Aim of the task:
From the line containing "Liberty Mutual" through the last line of the records below, each line is to be repeated exactly; pictures are to be omitted.

[Stored items from a collection]
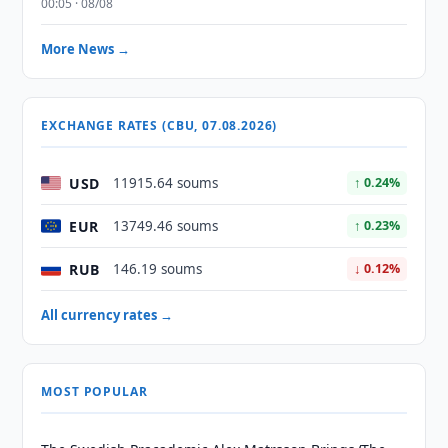
00:05 · 08/08
More News →
EXCHANGE RATES (CBU, 07.08.2026)
USD
11915.64 soums
↑ 0.24%
EUR
13749.46 soums
↑ 0.23%
RUB
146.19 soums
↓ 0.12%
All currency rates →
MOST POPULAR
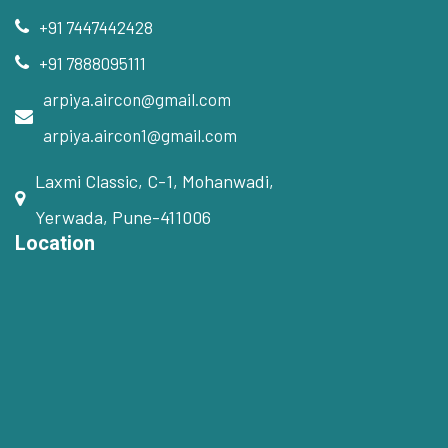
+91 7447442428
+91 7888095111
arpiya.aircon@gmail.com
arpiya.aircon1@gmail.com
Laxmi Classic, C-1, Mohanwadi,
Yerwada, Pune-411006
Location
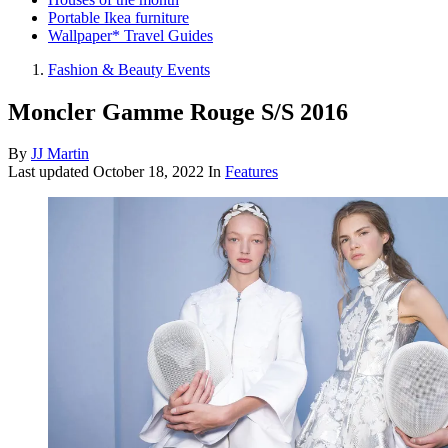
Portable Ikea furniture
Wallpaper* Travel Guides
Fashion & Beauty Events
Moncler Gamme Rouge S/S 2016
By
JJ Martin
Last updated
October 18, 2022
In
Features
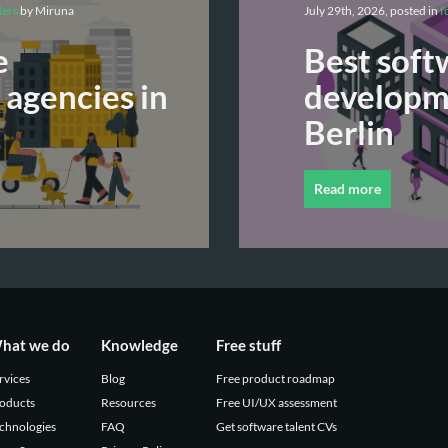
ders
by Miruna
July 29th, 2026, posted in
f
e
Best soft
agencies in
developme
Berlin
Read more
hat we do
Knowledge
Free stuff
rvices
Blog
Free product roadmap
oducts
Resources
Free UI/UX assessment
chnologies
FAQ
Get software talent CVs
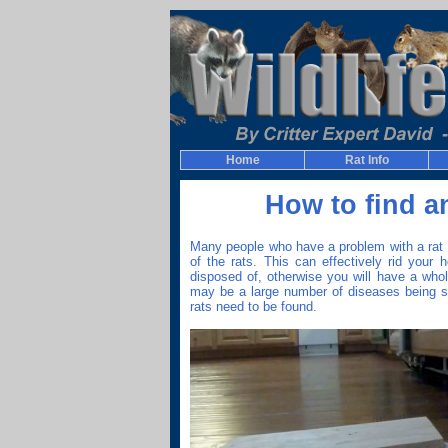
Home
Rat Info
How to find a
Many people who have a problem with a rat in
of the rats. This can effectively rid your
disposed of, otherwise you will have a who
may be a large number of diseases being s
rats need to be found.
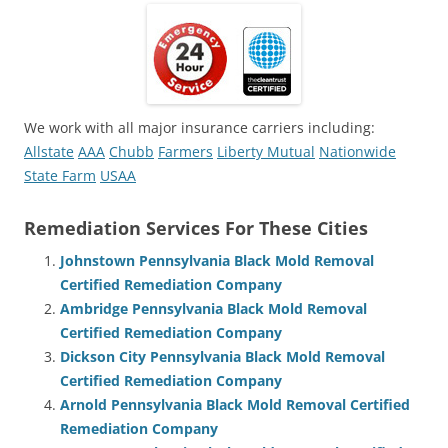
We work with all major insurance carriers including:
Allstate
AAA
Chubb
Farmers
Liberty Mutual
Nationwide
State Farm
USAA
Remediation Services For These Cities
Johnstown Pennsylvania Black Mold Removal
Certified Remediation Company
Ambridge Pennsylvania Black Mold Removal
Certified Remediation Company
Dickson City Pennsylvania Black Mold Removal
Certified Remediation Company
Arnold Pennsylvania Black Mold Removal Certified
Remediation Company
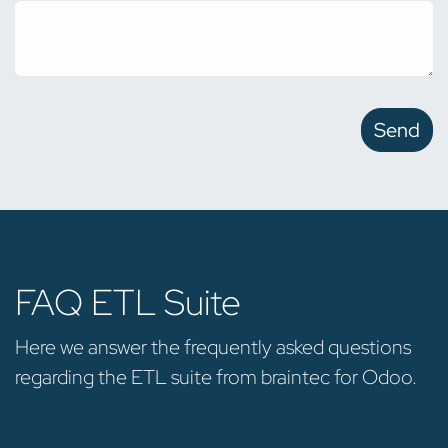
Send
FAQ ETL Suite
Here we answer the frequently asked questions
regarding the ETL suite from braintec for Odoo.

Written reply:
Liberty Mutual
Nationwide
State Farm
USAA
Remediation Services For These Cities
Johnstown Pennsylvania Black Mold Removal
Certified Remediation Company
Ambridge Pennsylvania Black Mold Removal
Certified Remediation Company
Dickson City Pennsylvania Black Mold Removal
Certified Remediation Company
Arnold Pennsylvania Black Mold Removal Certified
Remediation Company
Send
FAQ ETL Suite
Here we answer the frequently asked questions
regarding the ETL suite from braintec for Odoo.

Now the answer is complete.